718 Further, Vignal from section 6.3 and in conclusion stated:
Several approaches can be taken for fine QTL mapping, such as increasing the number of meiosis events by increasing the size and/or the number of families for genotyping, selecting recombination events in recurrent backcrosses, using advanced intercross lines (AIL) or performing linkage disequilibrium and haplotype-based studies in outbreed populations. However, whatever the approach taken, high densities of markers will be needed. In some instances, when the populations studied are closely related, even the microsatellite markers may not be heterozygous for the F1 animals. Also, for some species, such as chickens, the density of microsatellites will be low.
Testing of candidate genes and candidate polymorphisms in exons, promoters or other important regions such as splice sites, promoters or other regulatory regions, will have to be done using the SNP approach, since this will be the most common polymorphism and the more likely responsible for phenotypic variation.
When testing for the association between complex phenotypic traits and candidate loci, single-loci SNP analyses present a loss of information due to the bi-allelic nature of the markers, as compared to the multi-allelic microsatellites. However, by performing haplotype frequency estimations over several SNPs from a locus, this can be overcome and even possibly improved, due to the fact that SNPs will more often be close to the site responsible for the variation than microsatellites.
7. CONCLUSION
Although in a strict molecular sense, SNPs are just what has been previously known as base substitutions, the fact of naming molecular markers by this acronym meaning single nucleotide polymorphism, is an indication of the new importance that this type of polymorphism has in molecular genetics. Indeed, if in some instances, the lack of information due to the bi-allelic nature of SNPs is a limitation, there are cases in which they can provide valuable data on associations between specific genes or other DNA structures and phenotypes, or on population and genome dynamics.
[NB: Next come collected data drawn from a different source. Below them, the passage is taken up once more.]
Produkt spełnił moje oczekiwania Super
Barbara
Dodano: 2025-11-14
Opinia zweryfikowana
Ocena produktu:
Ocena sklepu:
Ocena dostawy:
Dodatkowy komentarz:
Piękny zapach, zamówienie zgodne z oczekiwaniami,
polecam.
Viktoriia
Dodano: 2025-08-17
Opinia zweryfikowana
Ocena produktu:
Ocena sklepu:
The very high density of SNPs in genomes, usually allows to develop several of them in a single locus of a few hundred base pairs. By reconstructing haplotypes, multi-allelic systems can eventually be defined for analyses, to overcome the limitations due to the low heterozygosity of SNPs. With increasing progress being made in the molecular techniques used to produce SNP data, in the automation of allele scoring and in the development of algorithms for genetic analyses, the effort needed to produce an equivalent amount of information as with microsatellites may some day be equivalent.
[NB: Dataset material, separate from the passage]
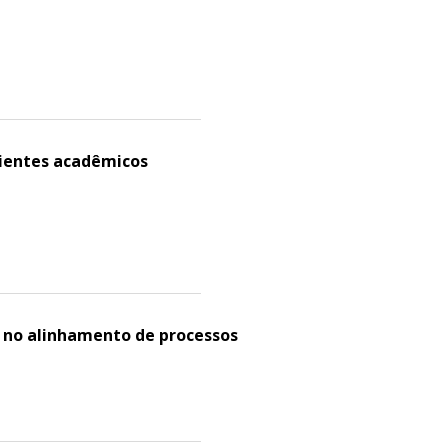
ientes acadêmicos
o no alinhamento de processos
719 There is little doubt that the broader use of SNPs was expected to evolve.
720 In summary, although I readily accept that as at the priority date there had always been a desire to improve breeding methods in domesticated animals, it is readily apparent that at that time traditional non-molecular genetic approaches were the most widely used. Moreover, if genetic markers were used to identify causative genes, these markers were principally microsatellites.